Par ailleurs, le raid est d’autant plus compliqué que le leader terroriste ne sort pas de chez lui – sauf occasionnellement pour se rendre sur le toit du bâtiment. Au premier étage, vit avec sa famille un de ses lieutenants qui fait les courses pour lui et transmet ses messages à l’organisation djihadiste et au rez-de-chaussée habite une famille qui ignore tout du locataire du deuxième étage. C’est donc le raid aéroporté qui est choisi pour minimiser le risque de victimes civiles. L’une des options envisagées est qu’al-Qourachi se fasse exploser, comme l’avait fait al-Baghdadi.
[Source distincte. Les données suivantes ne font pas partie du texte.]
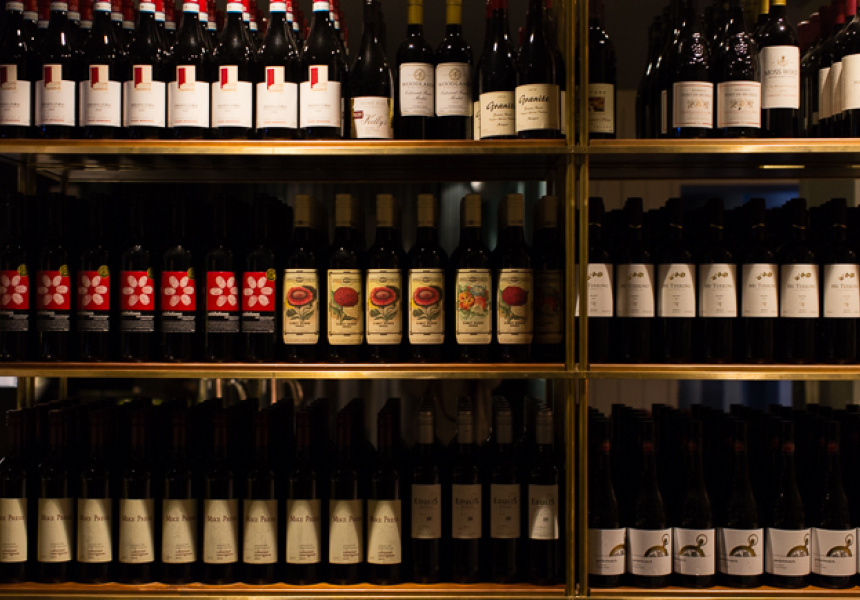 Locate an element on the screen. shelves is located at coordinates (260, 372), (286, 145), (255, 595), (756, 594), (734, 372), (736, 148). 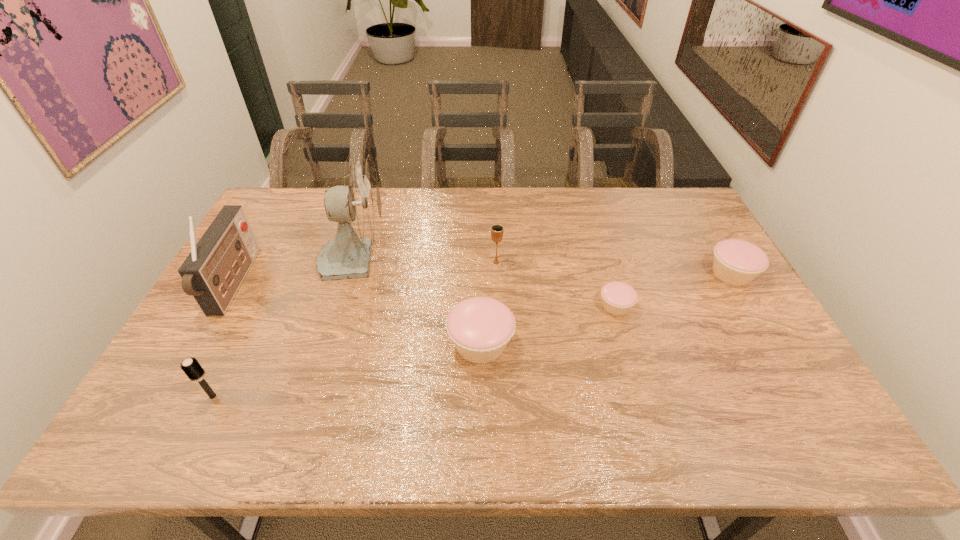 Identify the location of unoccupied area between the leftmost cupcake and the radio receiver. The height and width of the screenshot is (540, 960). (358, 314).

Image resolution: width=960 pixels, height=540 pixels. What are the coordinates of `empty space that is in between the rightmost cupcake and the second tallest object` in the screenshot? It's located at (483, 279).

Locate an element on the screen. The image size is (960, 540). free space between the leftmost object and the leftmost cupcake is located at coordinates (358, 314).

Image resolution: width=960 pixels, height=540 pixels. Identify the location of vacant space that is in between the fifth object from right to left and the sixth shortest object. (295, 271).

Find the location of a particular element. The width and height of the screenshot is (960, 540). empty space between the shortest cupcake and the second shortest object is located at coordinates (674, 290).

I want to click on vacant area that lies between the leftmost object and the leftmost cupcake, so click(358, 314).

Find the location of a particular element. The width and height of the screenshot is (960, 540). free space between the shortest cupcake and the farthest cupcake is located at coordinates (674, 290).

I want to click on the fourth closest object relative to the chalice, so click(x=736, y=262).

Locate which object is the second closest to the chalice. Please provide its 2D coordinates. Your answer should be formatted as a tuple, i.e. [(x, y)], where the tuple contains the x and y coordinates of a point satisfying the conditions above.

[(618, 298)]

Identify the location of cupcake that is the third closest to the chalice. (736, 262).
Des ingénieurs de l’armée, consultés, examinent le bâtiment et concluent qu’il y a peu de risques qu’il s’effondre sur les habitants des autres étages. Jeudi au petit matin, des hélicoptères déposent les militaires à proximité du bâtiment. Le Pentagone est resté très discret sur le nombre de soldats américains impliqués et leur équipement, indiquant simplement que le raid n’a compté que des soldats d’élite. 
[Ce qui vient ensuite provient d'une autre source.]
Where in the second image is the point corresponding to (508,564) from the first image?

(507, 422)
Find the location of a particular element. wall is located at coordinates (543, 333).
Dès leur arrivée, ils appellent les résidents à quitter l’immeuble, criant dans des hauts-parleurs. La famille du rez-de-chaussée sort, avec quatre enfants, ils sont placés en sécurité. Le général de marine Frank McKenzie, qui supervise les forces américaines dans la région et fournissait des mises à jour à Biden, a déclaré que les troupes américaines avaient demandé à six civils, dont quatre enfants, de quitter le premier étage du bâtiment. Les soldats américains appellent le chef de l’EI à se rendre. Mais très rapidement, une explosion pulvérise le deuxième étage : Qourachi s’est fait exploser. Il emporte avec lui sa femme et ses deux enfants dans la mort, selon le porte-parole du Pentagone John Kirby. « L’explosion est tellement puissante au deuxième étage que des corps sont projetés à l’extérieur », raconte un responsable de la Maison-Blanche. 
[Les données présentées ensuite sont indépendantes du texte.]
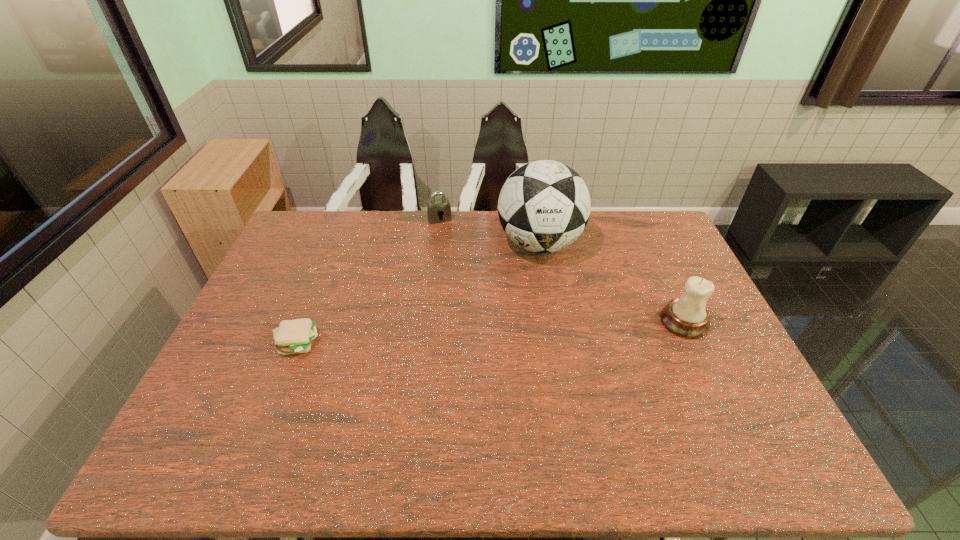 What are the coordinates of `free space that is in between the candle holder and the tallest object` in the screenshot? It's located at (612, 282).

You are a GUI agent. You are given a task and a screenshot of the screen. Output one action in this format:
    pyautogui.click(x=<x>, y=<y>)
    Task: Click on the free space between the third object from left to right and the second shortest object
    The width and height of the screenshot is (960, 540).
    Given the screenshot: What is the action you would take?
    pyautogui.click(x=490, y=232)

Locate an element on the screen. vacant area between the third shortest object and the leftmost object is located at coordinates (491, 332).

Identify the location of vacant point located between the shortest object and the padlock. Image resolution: width=960 pixels, height=540 pixels. (369, 281).

Where is `free space between the second object from left to right and the candle holder`? This screenshot has width=960, height=540. free space between the second object from left to right and the candle holder is located at coordinates (562, 271).

The height and width of the screenshot is (540, 960). I want to click on object identified as the second closest to the soccer ball, so click(x=687, y=317).

The width and height of the screenshot is (960, 540). What are the coordinates of `object that is the closest to the tallest object` in the screenshot? It's located at (440, 208).

Locate an element on the screen. Image resolution: width=960 pixels, height=540 pixels. vacant area that satisfies the following two spatial constraints: 1. on the front side of the second shortest object; 2. on the right side of the candle holder is located at coordinates (427, 321).

Locate an element on the screen. The width and height of the screenshot is (960, 540). free spot that satisfies the following two spatial constraints: 1. on the front side of the second tallest object; 2. on the right side of the second object from right to left is located at coordinates (552, 321). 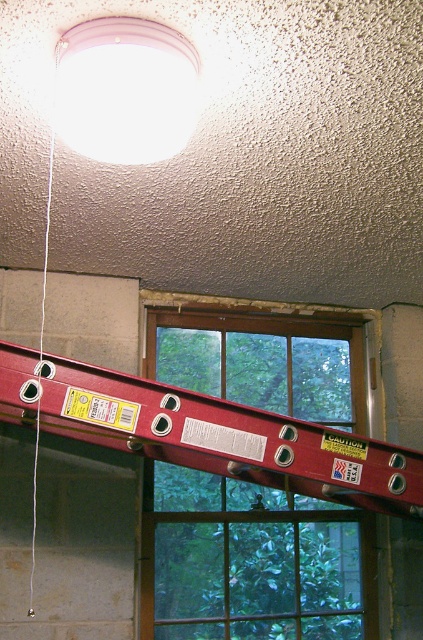 You are a painter holding a 1.2 meter long paintbrush. You want to reach the white matte light fixture at upper center to clean it. Can you safely clean it without extending the ladder?

The white matte light fixture at upper center is 1.02 meters away from the viewer. Since the paintbrush is 1.2 meters long, it is long enough to reach the light fixture without needing to extend the ladder.

Looking at this image, you are a painter who needs to reach the clear glass window at center and the white matte light fixture at upper center. Which object is taller so you can decide which requires a taller ladder?

The clear glass window at center has a greater height compared to the white matte light fixture at upper center, so you should use a taller ladder to reach the clear glass window at center.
Biden a suivi l’opération en temps réel

Mais l’opération n’est pas terminée. Le lieutenant de Qourachi et sa femme commencent alors à tirer sur les soldats américains, qui répliquent et les tuent. Un enfant est également tué dans l’échange de tirs, a indiqué John Kirby, sans préciser par qui il a été tué. Mais quatre autres enfants sortent indemnes du premier étage, dont un bébé et sont évacués. Peu après, des individus armés s’approchent des forces américaines et leur tirent dessus. Deux d’entre eux sont tués et les autres s’enfuient. Parmi les corps trouvés à l’extérieur figure celui de Qourachi lui-même, a raconté le chef des forces américaines au Moyen-Orient, le général Kenneth McKenzie. Il est identifié par ses empreintes digitales et son ADN et son corps est laissé sur place. Au début de l’opération, un des hélicoptères est endommagé.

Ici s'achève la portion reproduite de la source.